Good oral hygiene is essential, including regular brushing with fluoride toothpaste, flossing and scaling twice a year. If symptoms of gingivitis appear, a visit to the hygienist is recommended for a thorough examination and appropriate advice on maintaining good oral health.
If left untreated, what is the risk?
The biggest risk is periodontitis. Over the past twenty years, research has examined the impact of periodontitis on pregnancy development and infant health. The condition has been identified as a potential risk factor for premature birth, low birth weight, pre-eclampsia and other gestational complications.
Can nausea during pregnancy be a problem for your teeth?
The acidity caused by vomiting can weaken tooth enamel. So don't brush your teeth immediately after vomiting. Simply rinse your mouth with water, avoiding acidic substances such as lemon.
What about dental treatment during pregnancy?
If cavities or infections occur, it's important to treat them promptly, as dental treatment is safe during pregnancy. Your dentist or dental hygienist can consult your doctor or midwife to plan treatment, but this is often not necessary. Local anaesthetics and some antibiotics are safe during pregnancy, but for all non-urgent treatments, it's best to wait until after delivery.
What about dental X-rays during pregnancy?
During pregnancy, dental X-rays can be taken for accurate diagnosis and treatment. Although the abdomen can be protected by a lead apron during these examinations, this does not provide any additional protection, as the fetus is outside the radiation exposure zone. Modern technology uses extremely low levels of radiation, well below thresholds that could be harmful to the fetus, making these X-rays totally safe during pregnancy.
Do you have any quick tips for dental care for our future Mothers?
- Brush your teeth 2-3 times a day for two minutes with a fluoride toothpaste and, ideally, with a rotating electric toothbrush.
- Use dental floss or an interdental brush daily to remove plaque from between teeth.
- Mouthwash is not recommended on a daily basis, but in the event of infection or inflammation (but always on the advice of the dental hygienist).
- Eat a diet rich in calcium, vitamins A, C, D, protein and phosphorus. Prenatal multivitamins can complement your diet.
- Limit sugary foods and drinks, especially outside mealtimes.
- Consult your dental hygienist and dentist regularly and inform them of your pregnancy.
- Have at least two scaling sessions during pregnancy.

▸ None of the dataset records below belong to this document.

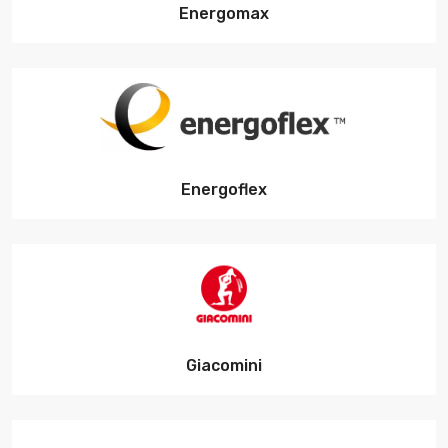
Energomax
Energoflex
Giacomini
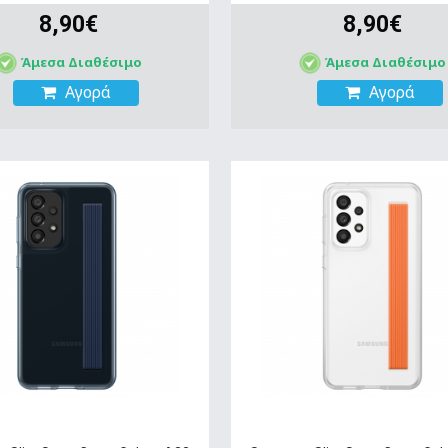
8,90€
8,90€
Άμεσα Διαθέσιμο
Άμεσα Διαθέσιμο
Αγορά
Αγορά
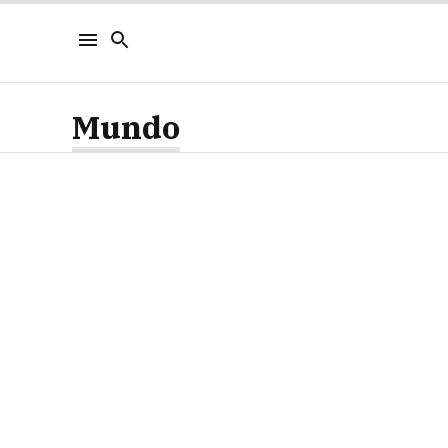
Mundo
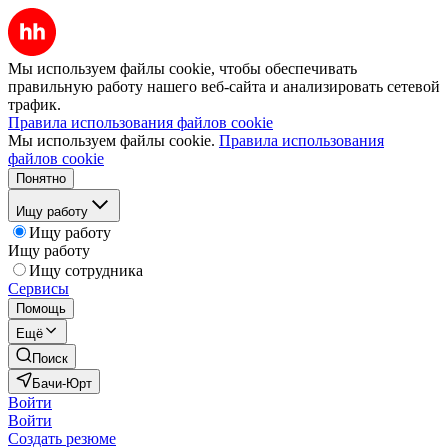
Мы используем файлы cookie, чтобы обеспечивать
правильную работу нашего веб-сайта и анализировать сетевой
трафик.
Правила использования файлов cookie
Мы используем файлы cookie.
Правила использования
файлов cookie
Понятно
Ищу работу
Ищу работу
Ищу работу
Ищу сотрудника
Сервисы
Помощь
Ещё
Поиск
Бачи-Юрт
Войти
Войти
Создать резюме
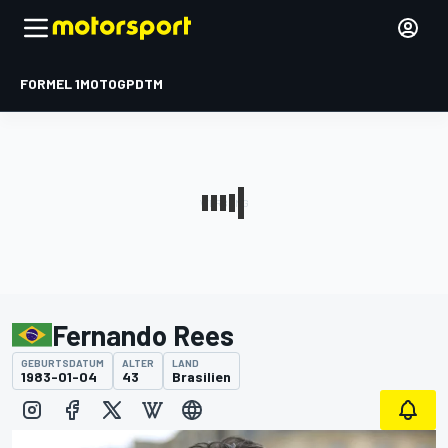
FORMEL 1
MOTOGP
DTM
Fernando Rees
GEBURTSDATUM
ALTER
LAND
1983-01-04
43
Brasilien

- Never brush your teeth immediately after vomiting or eating, but wait at least 30 minutes.
What about baby's teeth?
To promote the healthy development of your baby's teeth and bones during pregnancy, it's essential to maintain a balanced diet rich in vitamin D and calcium. Although some serious health problems during pregnancy or childbirth can affect the baby's milk teeth, these incidents generally have no impact on the formation of permanent teeth.